TASK INSTRUCTIONS:
Repeat each line of the data below exactly, but skip the pictures.

Records from a data source:
§

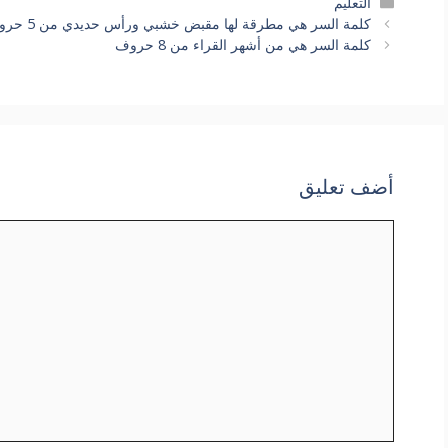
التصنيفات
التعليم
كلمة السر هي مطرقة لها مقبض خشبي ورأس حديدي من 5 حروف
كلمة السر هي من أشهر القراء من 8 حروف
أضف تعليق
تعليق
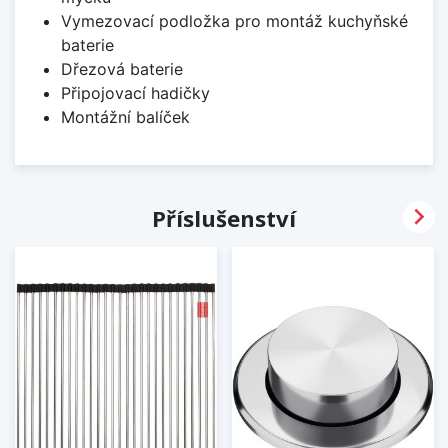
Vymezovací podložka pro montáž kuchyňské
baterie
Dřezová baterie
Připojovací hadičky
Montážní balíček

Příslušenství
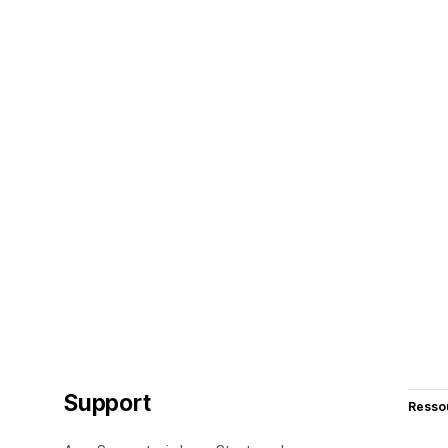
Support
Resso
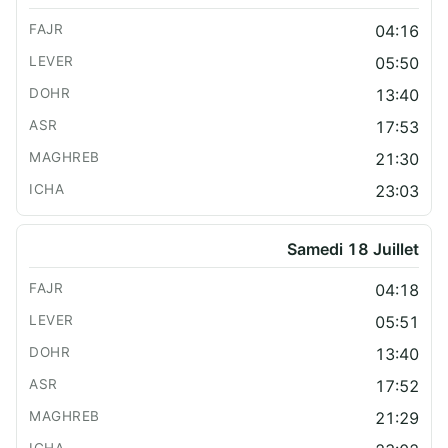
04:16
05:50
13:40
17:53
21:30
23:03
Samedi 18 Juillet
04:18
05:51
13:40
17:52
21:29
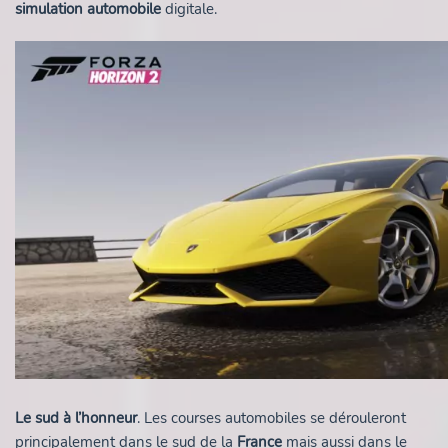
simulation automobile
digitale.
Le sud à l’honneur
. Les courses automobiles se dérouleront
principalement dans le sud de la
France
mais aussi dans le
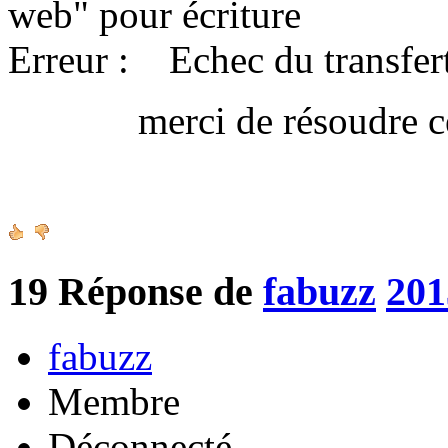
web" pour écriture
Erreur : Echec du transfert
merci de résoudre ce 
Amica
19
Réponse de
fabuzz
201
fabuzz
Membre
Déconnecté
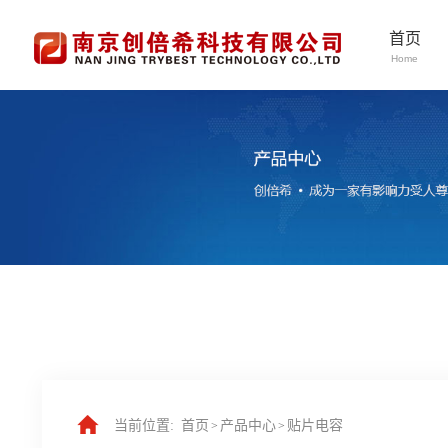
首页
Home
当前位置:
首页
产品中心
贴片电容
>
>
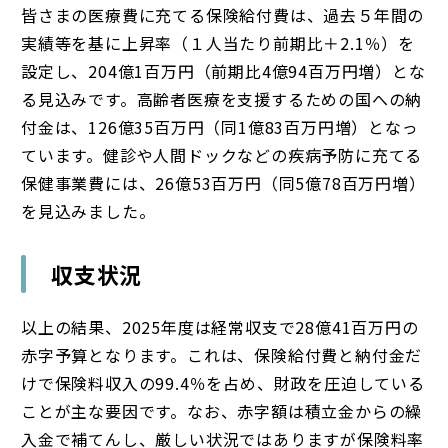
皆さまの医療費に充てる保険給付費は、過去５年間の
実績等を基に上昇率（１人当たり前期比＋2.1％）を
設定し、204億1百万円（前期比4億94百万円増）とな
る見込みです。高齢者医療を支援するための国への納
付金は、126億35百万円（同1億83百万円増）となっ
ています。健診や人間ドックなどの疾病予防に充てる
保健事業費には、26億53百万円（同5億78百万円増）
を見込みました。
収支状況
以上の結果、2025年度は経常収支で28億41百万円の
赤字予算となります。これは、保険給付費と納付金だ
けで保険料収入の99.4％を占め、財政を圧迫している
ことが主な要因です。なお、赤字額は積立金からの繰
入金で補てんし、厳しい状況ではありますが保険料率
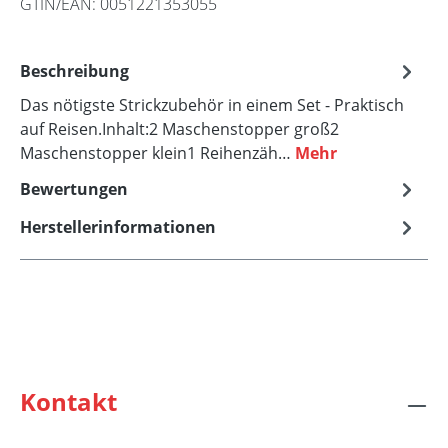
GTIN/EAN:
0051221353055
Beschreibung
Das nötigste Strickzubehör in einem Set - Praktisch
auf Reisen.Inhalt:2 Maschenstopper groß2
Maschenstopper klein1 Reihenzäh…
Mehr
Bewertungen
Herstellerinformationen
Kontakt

§

RESULT OF THIS TASK:
التصنيفات
التعليم
كلمة السر هي مطرقة لها مقبض خشبي ورأس حديدي من 5 حروف
كلمة السر هي من أشهر القراء من 8 حروف
أضف تعليق
تعليق
Vymezovací podložka pro montáž kuchyňské
baterie
Dřezová baterie
Připojovací hadičky
Montážní balíček

Příslušenství
Support
Resso
04:16
05:50
13:40
17:53
21:30
23:03
Samedi 18 Juillet
04:18
05:51
13:40
17:52
21:29
simulation automobile
digitale.
Le sud à l’honneur
. Les courses automobiles se dérouleront
principalement dans le sud de la
France
mais aussi dans le
web" pour écriture
Erreur : Echec du transfert
merci de résoudre ce 
Amica
19
Réponse de
fabuzz
201
fabuzz
Membre
Déconnecté
首页
Home
当前位置:
首页
产品中心
贴片电容
>
>
皆さまの医療費に充てる保険給付費は、過去５年間の
実績等を基に上昇率（１人当たり前期比＋2.1％）を
設定し、204億1百万円（前期比4億94百万円増）とな
る見込みです。高齢者医療を支援するための国への納
付金は、126億35百万円（同1億83百万円増）となっ
ています。健診や人間ドックなどの疾病予防に充てる
保健事業費には、26億53百万円（同5億78百万円増）
を見込みました。
収支状況
以上の結果、2025年度は経常収支で28億41百万円の
赤字予算となります。これは、保険給付費と納付金だ
けで保険料収入の99.4％を占め、財政を圧迫している
ことが主な要因です。なお、赤字額は積立金からの繰
入金で補てんし、厳しい状況ではありますが保険料率
GTIN/EAN:
0051221353055
Beschreibung
Das nötigste Strickzubehör in einem Set - Praktisch
auf Reisen.Inhalt:2 Maschenstopper groß2
Maschenstopper klein1 Reihenzäh…
Mehr
Bewertungen
Herstellerinformationen
Kontakt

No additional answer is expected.